堆栈内存溢出
  简体   繁体   English

在具有共享用户的公共服务器上使用git私钥的最佳实践

[英]Best practice for using git private key on a public server with a shared user

 原文  2014-12-17 00:40:56       git/ ssh/ private-key/ assembla

问题描述

I Currently use some servers to do some benchmarks. 我目前使用一些服务器来做一些基准测试。 I need to log into multiple servers and git clone ... from assembla. 我需要从assembla登录到多个服务器和git clone...。

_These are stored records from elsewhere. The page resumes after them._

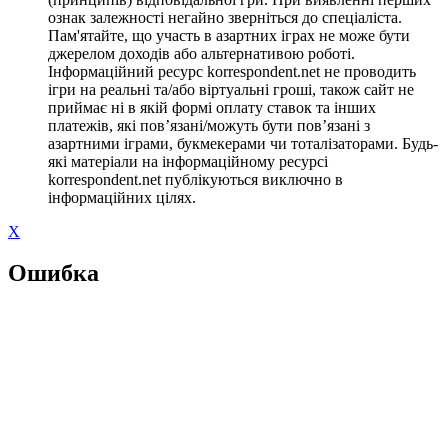
ознак залежності негайно зверніться до спеціаліста.
Пам'ятайте, що участь в азартних іграх не може бути
джерелом доходів або альтернативою роботі.
Інформаційний ресурс korrespondent.net не проводить
ігри на реальні та/або віртуальні гроші, також сайт не
приймає ні в якій формі оплату ставок та інших
платежів, які пов’язані/можуть бути пов’язані з
азартними іграми, букмекерами чи тоталізаторами. Будь-
які матеріали на інформаційному ресурсі
korrespondent.net публікуються виключно в
інформаційних цілях.
X
Ошибка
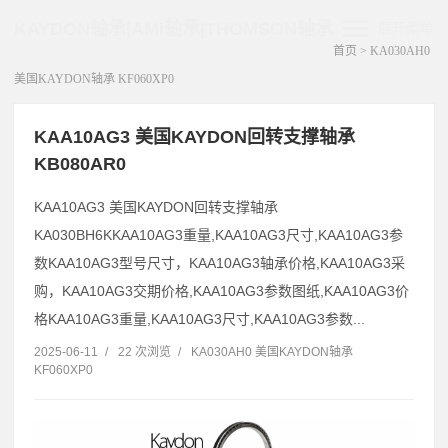
KAYDON轴承|AMI轴承|THOMSON轴承
展开菜单
首页
>
KA030AH0
美国KAYDON轴承 KF060XP0
KAA10AG3 美国KAYDON回转支撑轴承
KB080AR0
KAA10AG3 美国KAYDON回转支撑轴承
KA030BH6KKAA10AG3重量,KAA10AG3尺寸,KAA10AG3参
数KAA10AG3型号尺寸，KAA10AG3轴承价格,KAA10AG3采
购，KAA10AG3交期价格,KAA10AG3参数图纸,KAA10AG3价
格KAA10AG3重量,KAA10AG3尺寸,KAA10AG3参数...
2025-06-11
/
22 次浏览
/
KA030AH0 美国KAYDON轴承
KF060XP0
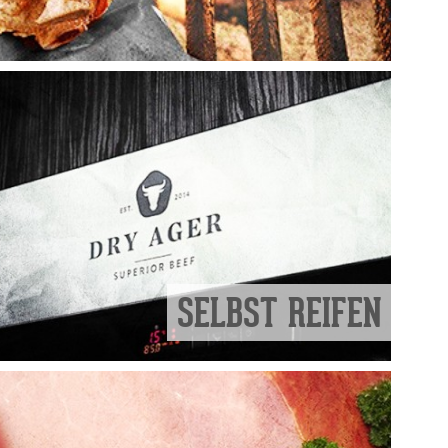
SELBST REIFEN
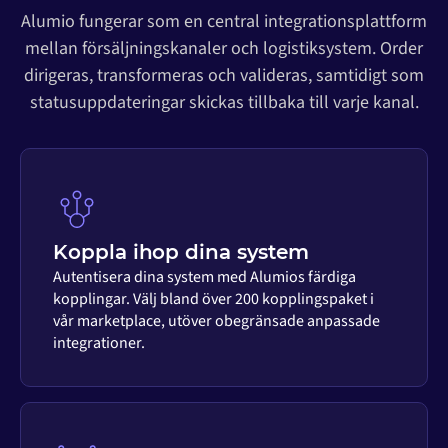
Alumio fungerar som en central integrationsplattform
mellan försäljningskanaler och logistiksystem. Order
dirigeras, transformeras och valideras, samtidigt som
statusuppdateringar skickas tillbaka till varje kanal.
Koppla ihop dina system
Autentisera dina system med Alumios färdiga
kopplingar. Välj bland över 200 kopplingspaket i
vår marketplace, utöver obegränsade anpassade
integrationer.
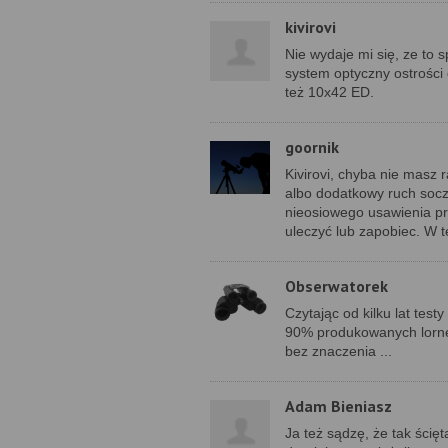
kivirovi
Nie wydaje mi się, ze to 
system optyczny ostrości
też 10x42 ED.
goornik
Kivirovi, chyba nie masz 
albo dodatkowy ruch socz
nieosiowego usawienia pry
uleczyć lub zapobiec. W t
Obserwatorek
Czytając od kilku lat te
90% produkowanych lornete
bez znaczenia ...
Adam Bieniasz
Ja też sądzę, że tak ścię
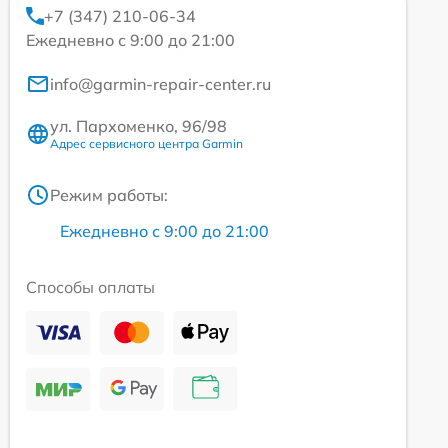
+7 (347) 210-06-34
Ежедневно с 9:00 до 21:00
info@garmin-repair-center.ru
ул. Пархоменко, 96/98
Адрес сервисного центра Garmin
Режим работы:
Ежедневно с 9:00 до 21:00
Способы оплаты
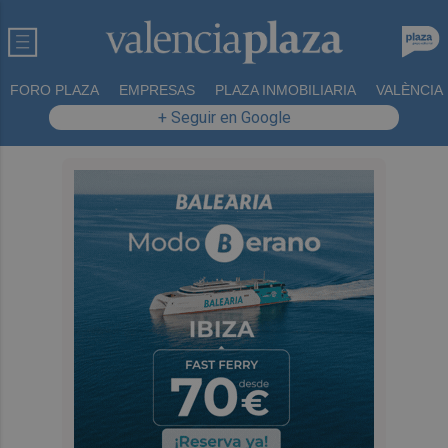
FORO PLAZA
EMPRESAS
PLAZA INMOBILIARIA
VALÈNCIA
+ Seguir en Google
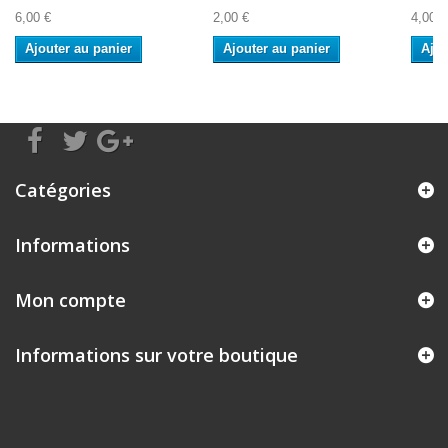
6,00 €
2,00 €
4,00 €
Ajouter au panier
Ajouter au panier
Ajou
Catégories
Informations
Mon compte
Informations sur votre boutique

Currently I copy my private key to the server and then update the .ssh/config file. 当前,我将私钥复制到服务器,然后更新.ssh/config文件。 Although I share this user and server with other people to do their benchmarks. 尽管我与其他人共享此用户和服务器来进行基准测试。 What is the best practice for this(without creating a new user for everyone on the server). 最佳做法是什么(不为服务器上的每个人创建新用户)。 Is there anyway I can use ssh-add key then use git on the server and pull the repo without storing the key on the server? 无论如何,我可以使用ssh-add密钥,然后在服务器上使用git并拉回购而不将密钥存储在服务器上吗?

1 个解决方案

解决方案1
 1 已采纳  2014-12-17 10:57:59

Enable SSH agent forwarding 启用S​​SH代理转发

Since you're using key-based authentication, the best solution is to allow forwarding of the authentication agent connection over the secure channel . 由于您使用的是基于密钥的身份验证,因此最佳的解决方案是允许通过安全通道转发身份验证代理连接 If your public key is stored on the last server, there's no need to store your corresponding private key on the intermediate host. 如果您的公钥存储在最后一台服务器上,则无需在中间主机上存储相应的私钥。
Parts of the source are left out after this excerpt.